> **WORK REQUIRED**
The answer must be a single number: how many lines of the records below contain "Concorsi".
------------------------------------
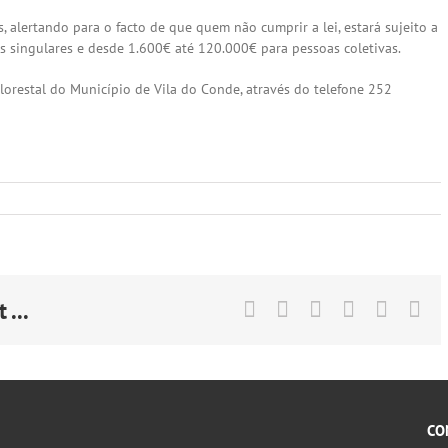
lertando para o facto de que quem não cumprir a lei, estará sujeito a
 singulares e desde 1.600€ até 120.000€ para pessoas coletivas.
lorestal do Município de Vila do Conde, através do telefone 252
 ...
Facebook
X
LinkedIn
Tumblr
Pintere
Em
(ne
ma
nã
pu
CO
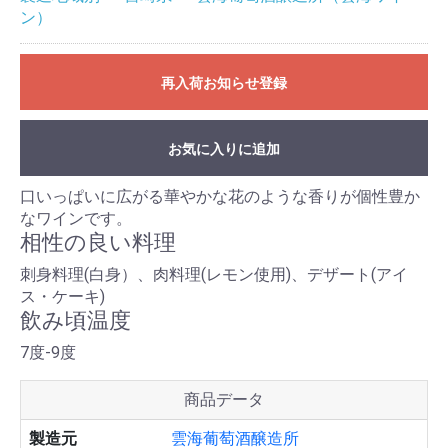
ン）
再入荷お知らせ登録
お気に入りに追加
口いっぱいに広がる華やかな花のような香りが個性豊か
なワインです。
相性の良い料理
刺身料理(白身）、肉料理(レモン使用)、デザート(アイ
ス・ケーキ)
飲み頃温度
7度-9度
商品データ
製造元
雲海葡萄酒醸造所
------------------------------------
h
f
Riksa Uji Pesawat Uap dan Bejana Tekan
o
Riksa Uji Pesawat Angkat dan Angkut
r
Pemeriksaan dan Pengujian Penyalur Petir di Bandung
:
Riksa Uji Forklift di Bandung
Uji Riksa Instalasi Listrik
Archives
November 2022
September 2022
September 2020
------------------------------------
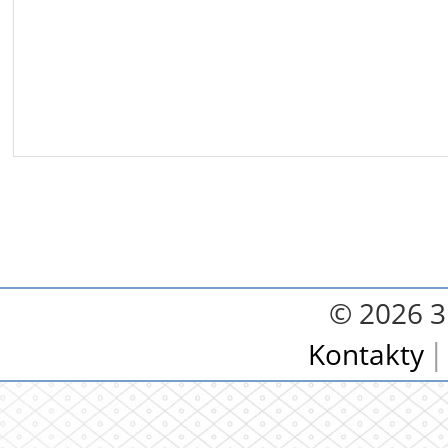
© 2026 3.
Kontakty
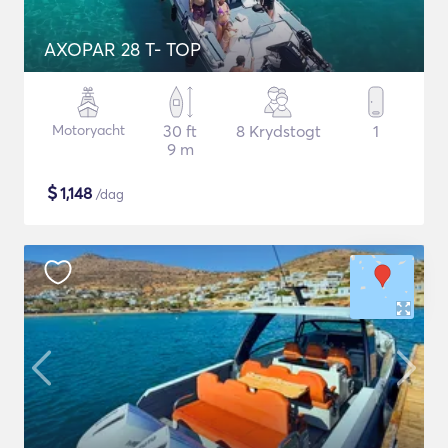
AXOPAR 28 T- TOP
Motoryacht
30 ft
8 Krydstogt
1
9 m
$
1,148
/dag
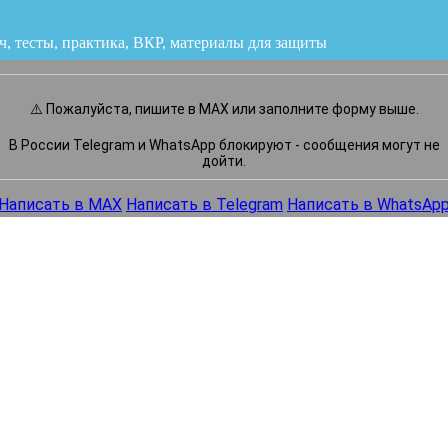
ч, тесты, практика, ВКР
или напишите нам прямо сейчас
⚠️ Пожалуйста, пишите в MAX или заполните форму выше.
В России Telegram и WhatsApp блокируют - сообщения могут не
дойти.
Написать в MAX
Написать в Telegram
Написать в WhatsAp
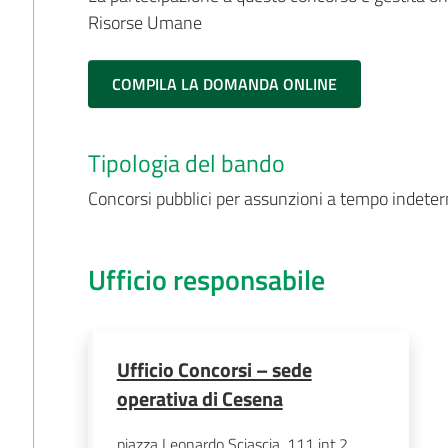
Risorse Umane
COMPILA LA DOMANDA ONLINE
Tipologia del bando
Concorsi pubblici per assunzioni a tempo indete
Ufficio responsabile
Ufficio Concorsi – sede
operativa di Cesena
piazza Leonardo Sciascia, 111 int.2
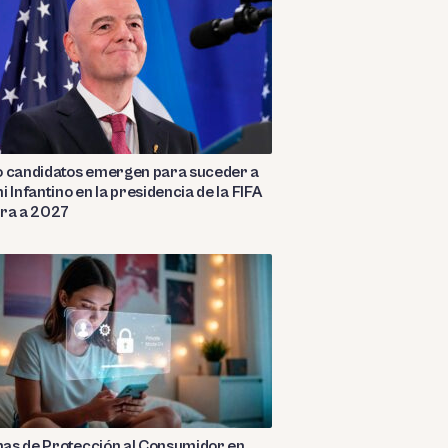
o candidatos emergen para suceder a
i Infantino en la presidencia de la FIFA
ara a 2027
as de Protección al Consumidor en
------------------------------------
> **SOLUTION BELOW**
2